The much loved gifted musician would have celebrated his seventy-first (71st) birthday on April 10th.

Young Frank migrated to Saint Lucia from Barbados with his oldest sister, after the passing of his mother and attended the St. Dominic Saviour’s Roman Catholic School in Soufriere.

In 1964, he launched the “Scouting for Talent” programme and later joined the Saint Lucia Arts Guild.

Between 1966 and 1973 Frank served as assistant to the audio-visual aides Technician at the Public Relations and Social Welfare Division, and in 1968 became a member of the “Helenites” – Saint Lucia’s famed folk choral group, producing the island’s premier recording of Saint Lucian folk music.

In 1970, Frank became a member of the Creative and Performing Arts Society.

In 1972, Frank (guitarist, singer) along with close friends, Augustin “Charlie” Julien (guitarist), Hilary La Force (guitarist) and Antonius “Secra” Gibson (drummer) embarked on a musical journey as members of “The Lucians”.

They were later joined by Eugene Sealy (flutist) and performed in 1973 at the ground–breaking ceremony for the formation of the Department of Culture, which would later become the Cultural Development Foundation.

Others would subsequently become part of the ensemble including Gandolph St. Clair (drummer), Martin “Jaunty” Regis (solo steel pannist), Norman “Charlie” Charlemagne (guitarist) and Joan Hyacinth (dancer).

The group was a regular feature at many of the popular hotels at the time including the then Caribees, Halcyon La Toc and Saint Lucian.  Their repertoire was predominantly original music all composed by Frank Norville.

In 1975, the group of musicians and dancers visited Guadeloupe as part of a cultural exchange programme, the first of many such visits.

In 1983, Norville compiled and published what was the first, and is still one of the most researched collections of Saint Lucian songs, Songs of St. Lucia. In 1986 he became a Cultural Field Officer with the Ministry of Education and Culture, where he worked closely and for many years with Jacques Compton, deceased.

Three years later, he followed up his first publication on Saint Lucian songs with a booklet on Saint Lucian dance entitled Folk Dances of Saint Lucia: Traditional and Ethnic.

Frank spent many years conducting workshops in both music and dance in districts such as Soufriere, Vieux Fort, Dennery, Mon Repos, Choiseul, Laborie and Babonneau – to name a few.

The late 1980s would also see this talented maestro of folk expression serve as Officer-in-Charge of two national contingents to London for the performances of Ti-Jean and His Brothers, and participation in Caribbean Focus.

Frank also represented Saint Lucia throughout the Caribbean including French Guiana and St. Croix as well as the Republic of Seychelles, all the while teaching and performing Saint Lucian folk music.

Between 1992 and 1994, Frank conducted regular summer Folk Dance workshops in Tobago.

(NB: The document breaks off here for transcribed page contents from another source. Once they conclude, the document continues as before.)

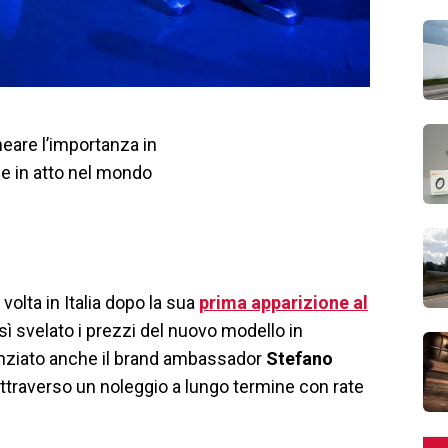
eare l’importanza in
e in atto nel mondo
volta in Italia dopo la sua
prima apparizione al
ì svelato i prezzi del nuovo modello in
enziato anche il brand ambassador
Stefano
attraverso un noleggio a lungo termine con rate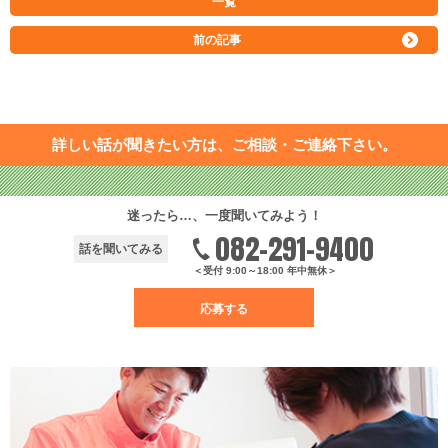
一覧
前の記事
詳しい話が聞きたい方は、ご相談・ご連絡下さい。
迷ったら…、一度聞いてみよう！
082-291-9400
話を聞いてみる
＜受付 9:00～18:00 年中無休＞
応募する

In 2001, Frank Norville released “Sweet St. Lucia”, a compilation of 28 original songs Traditional and Contemporary in English and Creole. This extraordinary musician was a master of the 12-stringed guitar, lead guitar, saxophone, banjo and cuatro.

In August of 2014, he served as an instructor for a Cuatro Workshop organised by the Bolivarian Republic of the Venezuelan Embassy and the Saint Lucia School of Music.

Throughout his life, Frank Norville was devoted to sharing Saint Lucian folk culture at every opportunity to promote and preserve Saint Lucian tradition for generations to come.

The Cultural Development Foundation extends heartfelt condolences to the Norville family, colleagues in the arts and cultural community and all his friends.

With his passing, we recognize anew, the need for redoubling our efforts to capture the wealth of cultural tradition, talent and knowledge of our elders.

We recommit to encourage the recognition and celebration of those who have given their life work to spreading enjoyment and knowledge of Saint Lucia’s culture.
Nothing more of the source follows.